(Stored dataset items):
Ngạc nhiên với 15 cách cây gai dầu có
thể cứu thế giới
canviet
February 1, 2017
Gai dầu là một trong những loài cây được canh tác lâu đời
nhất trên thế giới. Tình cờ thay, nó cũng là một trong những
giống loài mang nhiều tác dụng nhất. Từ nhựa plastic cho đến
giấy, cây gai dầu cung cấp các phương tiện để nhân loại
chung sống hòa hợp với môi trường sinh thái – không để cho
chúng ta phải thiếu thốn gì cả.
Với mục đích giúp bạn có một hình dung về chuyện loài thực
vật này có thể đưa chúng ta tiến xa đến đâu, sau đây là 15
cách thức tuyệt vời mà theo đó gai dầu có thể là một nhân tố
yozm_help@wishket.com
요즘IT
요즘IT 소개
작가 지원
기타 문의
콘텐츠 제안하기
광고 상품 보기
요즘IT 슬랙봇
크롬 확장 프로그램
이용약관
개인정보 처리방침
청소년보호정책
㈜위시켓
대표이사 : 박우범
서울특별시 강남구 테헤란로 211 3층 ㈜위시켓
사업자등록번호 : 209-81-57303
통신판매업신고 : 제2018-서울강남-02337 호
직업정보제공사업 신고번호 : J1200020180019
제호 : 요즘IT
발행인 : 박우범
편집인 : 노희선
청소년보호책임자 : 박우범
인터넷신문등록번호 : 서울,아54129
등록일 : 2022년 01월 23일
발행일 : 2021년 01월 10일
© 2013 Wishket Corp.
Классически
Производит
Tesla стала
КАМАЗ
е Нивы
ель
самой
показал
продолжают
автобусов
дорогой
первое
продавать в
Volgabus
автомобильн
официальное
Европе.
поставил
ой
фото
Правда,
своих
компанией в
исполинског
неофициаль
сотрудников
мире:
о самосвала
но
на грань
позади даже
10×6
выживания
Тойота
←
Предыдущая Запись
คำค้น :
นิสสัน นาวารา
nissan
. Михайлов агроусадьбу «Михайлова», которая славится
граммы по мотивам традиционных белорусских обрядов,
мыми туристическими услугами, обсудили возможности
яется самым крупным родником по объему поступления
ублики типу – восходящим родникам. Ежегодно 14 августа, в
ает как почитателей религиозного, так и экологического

(What is needed): Give back each record exactly, from the first line through the last.

(Task answer):
Ngạc nhiên với 15 cách cây gai dầu có
thể cứu thế giới
canviet
February 1, 2017
Gai dầu là một trong những loài cây được canh tác lâu đời
nhất trên thế giới. Tình cờ thay, nó cũng là một trong những
giống loài mang nhiều tác dụng nhất. Từ nhựa plastic cho đến
giấy, cây gai dầu cung cấp các phương tiện để nhân loại
chung sống hòa hợp với môi trường sinh thái – không để cho
chúng ta phải thiếu thốn gì cả.
Với mục đích giúp bạn có một hình dung về chuyện loài thực
vật này có thể đưa chúng ta tiến xa đến đâu, sau đây là 15
cách thức tuyệt vời mà theo đó gai dầu có thể là một nhân tố
yozm_help@wishket.com
요즘IT
요즘IT 소개
작가 지원
기타 문의
콘텐츠 제안하기
광고 상품 보기
요즘IT 슬랙봇
크롬 확장 프로그램
이용약관
개인정보 처리방침
청소년보호정책
㈜위시켓
대표이사 : 박우범
서울특별시 강남구 테헤란로 211 3층 ㈜위시켓
사업자등록번호 : 209-81-57303
통신판매업신고 : 제2018-서울강남-02337 호
직업정보제공사업 신고번호 : J1200020180019
제호 : 요즘IT
발행인 : 박우범
편집인 : 노희선
청소년보호책임자 : 박우범
인터넷신문등록번호 : 서울,아54129
등록일 : 2022년 01월 23일
발행일 : 2021년 01월 10일
© 2013 Wishket Corp.
Классически
Производит
Tesla стала
КАМАЗ
е Нивы
ель
самой
показал
продолжают
автобусов
дорогой
первое
продавать в
Volgabus
автомобильн
официальное
Европе.
поставил
ой
фото
Правда,
своих
компанией в
исполинског
неофициаль
сотрудников
мире:
о самосвала
но
на грань
позади даже
10×6
выживания
Тойота
←
Предыдущая Запись
คำค้น :
นิสสัน นาวารา
nissan
. Михайлов агроусадьбу «Михайлова», которая славится
граммы по мотивам традиционных белорусских обрядов,
мыми туристическими услугами, обсудили возможности
яется самым крупным родником по объему поступления
ублики типу – восходящим родникам. Ежегодно 14 августа, в
ает как почитателей религиозного, так и экологического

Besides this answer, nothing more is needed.